Corriere del Veneto (Treviso e Belluno)
L’integrativo? Per i trevigiani è meglio riscuoterlo sotto forma di cure dentali e orari flessibili
Maggiore flessibilità negli orari di lavoro, copertura delle spese sanitarie anche per le cure dentali e per gli occhiali da vista, contributi per far fronte alle tasse scolastiche dei figli. Il welfare aziendale ideale per i dipendenti trevigiani dovrebbe contenere anche queste tre voci fra quelle ritenute più importanti nei casi in cui il contratto integrativo preveda una conversione di parte del salario in fornitura diretta di beni e servizi.
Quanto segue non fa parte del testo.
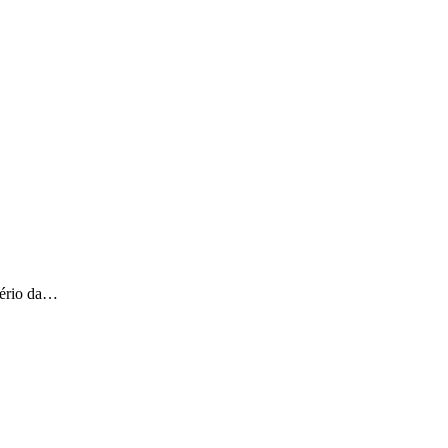
stério da…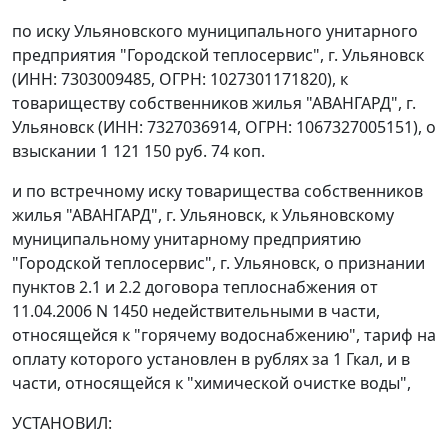
по иску Ульяновского муниципального унитарного
предприятия "Городской теплосервис", г. Ульяновск
(ИНН: 7303009485, ОГРН: 1027301171820), к
товариществу собственников жилья "АВАНГАРД", г.
Ульяновск (ИНН: 7327036914, ОГРН: 1067327005151), о
взыскании 1 121 150 руб. 74 коп.
и по встречному иску товарищества собственников
жилья "АВАНГАРД", г. Ульяновск, к Ульяновскому
муниципальному унитарному предприятию
"Городской теплосервис", г. Ульяновск, о признании
пунктов 2.1 и 2.2 договора теплоснабжения от
11.04.2006 N 1450 недействительными в части,
относящейся к "горячему водоснабжению", тариф на
оплату которого установлен в рублях за 1 Гкал, и в
части, относящейся к "химической очистке воды",
УСТАНОВИЛ: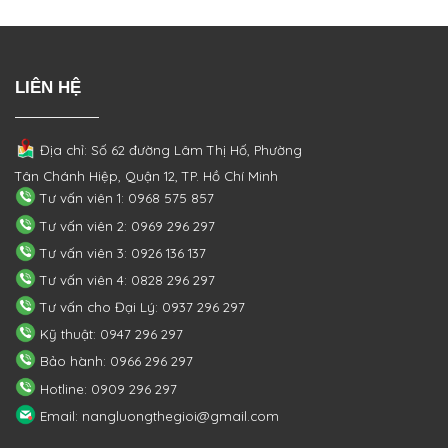
LIÊN HỆ
Địa chỉ: Số 62 đường Lâm Thị Hố, Phường
Tân Chánh Hiệp, Quận 12, TP. Hồ Chí Minh
Tư vấn viên 1: 0968 575 857
Tư vấn viên 2: 0969 296 297
Tư vấn viên 3: 0926 136 137
Tư vấn viên 4: 0828 296 297
Tư vấn cho Đại Lý: 0937 296 297
Kỹ thuật: 0947 296 297
Bảo hành: 0966 296 297
Hotline: 0909 296 297
Email: nangluongthegioi@gmail.com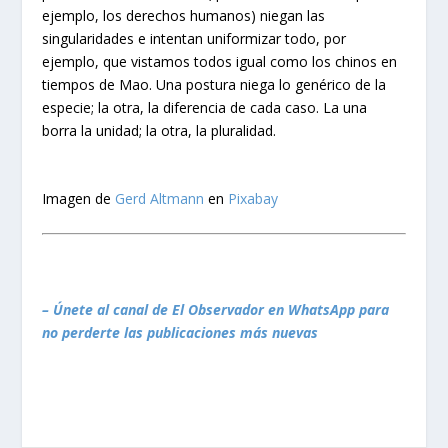
ejemplo, los derechos humanos) niegan las
singularidades e intentan uniformizar todo, por
ejemplo, que vistamos todos igual como los chinos en
tiempos de Mao. Una postura niega lo genérico de la
especie; la otra, la diferencia de cada caso. La una
borra la unidad; la otra, la pluralidad.
Imagen de
Gerd Altmann
en
Pixabay
– Únete al canal de El Observador en WhatsApp para
no perderte las publicaciones más nuevas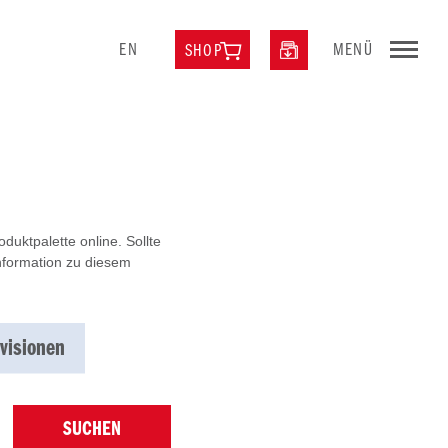
EN
MENÜ
SHOP
uktpalette online. Sollte
Information zu diesem
visionen
SUCHEN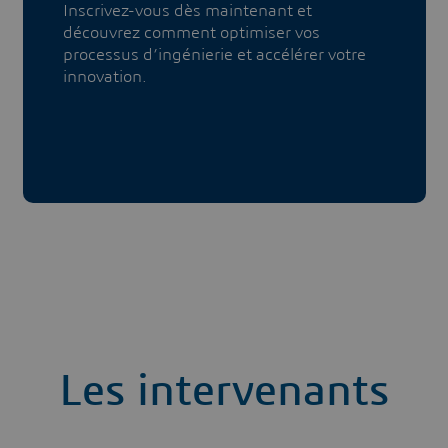
​​​Inscrivez-vous dès maintenant et
découvrez comment optimiser vos
processus d’ingénierie et accélérer votre
innovation.
Les intervenants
Si tratta di un argomento rispetto al quale la sensibilità di lavoratori ed aziende è in continua crescita grazie all’abbattimento degli oneri fiscali previsto per soluzioni di questo tipo e, dunque, un valore della retribuzione più elevato in termini netti contestuale ad un risparmio di costi da parte del datore. L’indagine su cosa i trevigiani vorrebbero ricevere nella parte non monetaria della loro busta paga è stata condotta dall’istituto di ricerca Nextplora per conto dell’Osservatorio di Unisalute, diramazione della sanità integrativa di Unipol. Il 57% degli intervistati ritiene sia fondamentale la sicurezza di poter far fronte alle spese sanitarie per sé e per i propri congiunti, una voce seguita con il 33% di chi sfrutterebbe volentieri un supporto per l’acquisto dei libri di testo scolastici, per le rette degli istituti o per i compensi della baby sitter. L’attenzione verso l’assistenza agli anziani o comunque alle persone non autosufficienti aumenta con l’avanzare dell’età, fino ad arrivare ad una priorità per il 29% degli over 55.
Le incombenze quotidiane tuttavia non sono marginali. Il 40% degli interpellati vedrebbe volentieri il proprio salario integrativo convertito in buoni benzina o in buoni per l’acquisto di generi alimentari. A Treviso, in ogni caso, pare vi sia un’emergenza dentistica dato che quasi un intervistato su due teme di non poter essere in grado, raggiunta la pensione, di poter far fronte alle spese per tenere in ordine la bocca. Nel resto d’Italia questo si registra appena nel 26% dei casi.
Ma quello che alla fine sta veramente stretto è il rispetto rigoroso degli orari di lavoro. Se il welfare contrattabile con i datori comprendesse l’opportunità di modulare la presenza in fabbrica o in ufficio a seconda delle esigenze familiari ne sarebbe felice il 48% delle lavoratrici donne ed il 35% degli uomini. Un po’ meno, ma con un consenso condiviso fra i sessi pari a circa il 20%, è l’opzione del «telelavoro», ritenuto, se ben gestito, la migliore formula di conciliazione dei tempi produttivi e privati.